Proofs of The Fundamental Theorem of Symmetric Polynomials
As you observe regarding "Proof 3", the lexicographic order proof (which goes back to Gauss and may be the earliest clean, clear proof of this theorem), there is no need to reduce to the homogeneous case to prove the theorem. The lex-order algorithm operates happily on any symmetric polynomial, homogeneous or not. There are many other proofs that also avoid this reduction. In fact, as you correctly sense, both your other linked proofs ("Proof 1" at PlanetMath, which is really the same lex-order proof, and "Proof 2" at Wikipedia, which I first encountered in the algebra textbooks by Serge Lang and Michael Artin) can be easily rewritten without this assumption. The theorem can also be proven non-constructively from Galois theory (as is done e.g. in the textbook by Hungerford), and in such a proof it would be kind of ridiculous to bother with the assumption of homogeneity.
However, when one wants in practice to represent a symmetric polynomial in terms of the elementary ones, one does in fact always end up working separately on each homogeneous component, for the simple reason that the elementary symmetric polynomials are themselves homogeneous. So while the reduction to the homogeneous case can be eliminated to make the exposition of the proof more economical, it cannot be eliminated from the actual calculation of a representation (of a symmetric polynomial in terms of the elementary ones).
Thus, to the constructively-minded, there is no real loss of efficiency in a proof that reduces to the homogeneous case first. If the proof is at all constructive (as are all the proofs you link), rigging it to avoid this step could be seen as a kind of deception, since when you unpack the calculations behind the proof, you must work separately on each homogeneous component.
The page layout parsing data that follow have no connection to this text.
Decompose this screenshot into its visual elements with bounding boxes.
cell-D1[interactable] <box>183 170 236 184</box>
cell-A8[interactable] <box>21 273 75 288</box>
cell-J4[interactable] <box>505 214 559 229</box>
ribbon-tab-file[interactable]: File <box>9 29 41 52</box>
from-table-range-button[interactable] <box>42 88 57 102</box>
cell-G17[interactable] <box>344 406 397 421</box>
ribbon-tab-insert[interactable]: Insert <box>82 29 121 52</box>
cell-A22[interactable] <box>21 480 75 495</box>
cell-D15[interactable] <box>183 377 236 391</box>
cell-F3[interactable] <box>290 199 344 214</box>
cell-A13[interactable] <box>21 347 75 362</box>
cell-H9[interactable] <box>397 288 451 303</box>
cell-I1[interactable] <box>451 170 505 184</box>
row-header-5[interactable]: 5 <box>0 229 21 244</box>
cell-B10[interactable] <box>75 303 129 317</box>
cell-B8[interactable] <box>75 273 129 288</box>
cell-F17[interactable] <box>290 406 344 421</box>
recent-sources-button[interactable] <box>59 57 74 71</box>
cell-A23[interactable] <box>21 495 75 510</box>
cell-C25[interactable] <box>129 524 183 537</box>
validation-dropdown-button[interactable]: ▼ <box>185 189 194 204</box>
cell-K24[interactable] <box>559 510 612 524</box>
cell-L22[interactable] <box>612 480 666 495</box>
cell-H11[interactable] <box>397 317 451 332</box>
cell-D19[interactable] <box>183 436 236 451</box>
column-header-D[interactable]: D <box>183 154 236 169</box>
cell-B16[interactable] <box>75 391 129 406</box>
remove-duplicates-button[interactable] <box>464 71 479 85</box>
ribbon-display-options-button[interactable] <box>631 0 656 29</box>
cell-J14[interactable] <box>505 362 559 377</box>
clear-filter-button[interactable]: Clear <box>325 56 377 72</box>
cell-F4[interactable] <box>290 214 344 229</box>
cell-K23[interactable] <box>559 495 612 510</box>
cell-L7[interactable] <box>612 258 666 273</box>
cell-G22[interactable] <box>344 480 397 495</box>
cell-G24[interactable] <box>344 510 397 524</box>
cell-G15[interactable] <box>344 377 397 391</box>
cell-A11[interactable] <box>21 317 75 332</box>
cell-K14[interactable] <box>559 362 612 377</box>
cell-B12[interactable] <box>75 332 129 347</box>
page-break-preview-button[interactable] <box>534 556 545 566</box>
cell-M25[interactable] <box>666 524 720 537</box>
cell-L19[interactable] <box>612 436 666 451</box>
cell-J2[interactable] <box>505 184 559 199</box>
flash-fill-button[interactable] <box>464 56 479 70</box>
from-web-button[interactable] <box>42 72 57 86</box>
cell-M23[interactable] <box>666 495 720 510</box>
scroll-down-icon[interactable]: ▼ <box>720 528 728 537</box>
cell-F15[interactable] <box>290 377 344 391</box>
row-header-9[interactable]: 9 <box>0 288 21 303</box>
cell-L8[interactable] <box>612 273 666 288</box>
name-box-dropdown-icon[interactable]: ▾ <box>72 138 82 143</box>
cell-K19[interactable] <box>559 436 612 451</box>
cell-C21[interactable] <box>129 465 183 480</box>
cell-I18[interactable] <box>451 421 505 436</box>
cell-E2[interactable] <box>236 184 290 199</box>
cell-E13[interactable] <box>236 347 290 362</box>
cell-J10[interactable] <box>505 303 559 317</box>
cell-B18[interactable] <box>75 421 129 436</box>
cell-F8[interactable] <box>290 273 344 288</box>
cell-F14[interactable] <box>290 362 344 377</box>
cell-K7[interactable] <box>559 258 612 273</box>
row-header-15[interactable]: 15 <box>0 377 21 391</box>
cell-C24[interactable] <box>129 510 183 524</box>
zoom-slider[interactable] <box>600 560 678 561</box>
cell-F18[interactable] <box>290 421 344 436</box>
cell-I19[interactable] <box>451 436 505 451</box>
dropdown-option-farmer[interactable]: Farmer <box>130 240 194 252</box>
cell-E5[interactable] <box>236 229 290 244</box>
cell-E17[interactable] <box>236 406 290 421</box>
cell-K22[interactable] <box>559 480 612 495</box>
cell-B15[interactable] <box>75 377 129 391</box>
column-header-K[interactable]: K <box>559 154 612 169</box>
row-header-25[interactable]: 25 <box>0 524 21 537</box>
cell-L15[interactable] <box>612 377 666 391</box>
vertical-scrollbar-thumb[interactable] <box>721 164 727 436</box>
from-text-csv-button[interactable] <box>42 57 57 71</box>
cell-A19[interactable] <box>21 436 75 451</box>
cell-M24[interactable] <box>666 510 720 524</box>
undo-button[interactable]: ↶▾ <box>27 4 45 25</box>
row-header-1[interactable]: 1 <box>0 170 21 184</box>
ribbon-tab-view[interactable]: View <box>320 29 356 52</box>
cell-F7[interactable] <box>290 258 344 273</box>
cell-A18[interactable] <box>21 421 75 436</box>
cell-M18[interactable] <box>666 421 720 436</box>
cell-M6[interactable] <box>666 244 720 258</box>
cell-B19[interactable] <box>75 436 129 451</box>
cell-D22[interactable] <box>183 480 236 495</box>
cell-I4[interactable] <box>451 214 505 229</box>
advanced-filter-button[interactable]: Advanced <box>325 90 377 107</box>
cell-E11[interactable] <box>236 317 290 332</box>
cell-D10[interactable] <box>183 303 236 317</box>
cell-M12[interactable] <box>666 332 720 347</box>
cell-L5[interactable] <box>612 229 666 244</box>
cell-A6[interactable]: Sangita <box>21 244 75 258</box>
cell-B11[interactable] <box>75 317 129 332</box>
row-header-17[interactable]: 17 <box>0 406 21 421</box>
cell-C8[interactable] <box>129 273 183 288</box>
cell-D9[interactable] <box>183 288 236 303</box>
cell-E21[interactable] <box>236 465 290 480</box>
I'm guessing that's why those proofs are written that way.
The lex order proof starts with a symmetric polynomial $f_0$. It then subtracts off something to make a new symmetric polynomial $f_1$ whose leading term is less than that of $f_0$. Then we make another symmetric polynomial $f_2$ whose leading term is less than $f_1$, and so on. You need to know that this process stops. In other words, you need to show that lex order has no infinite descending chains.
This isn't so hard to prove for lex order. But it is immediate if you restrict to the homogenous case first, since there are only finitely many monomials of a given degree.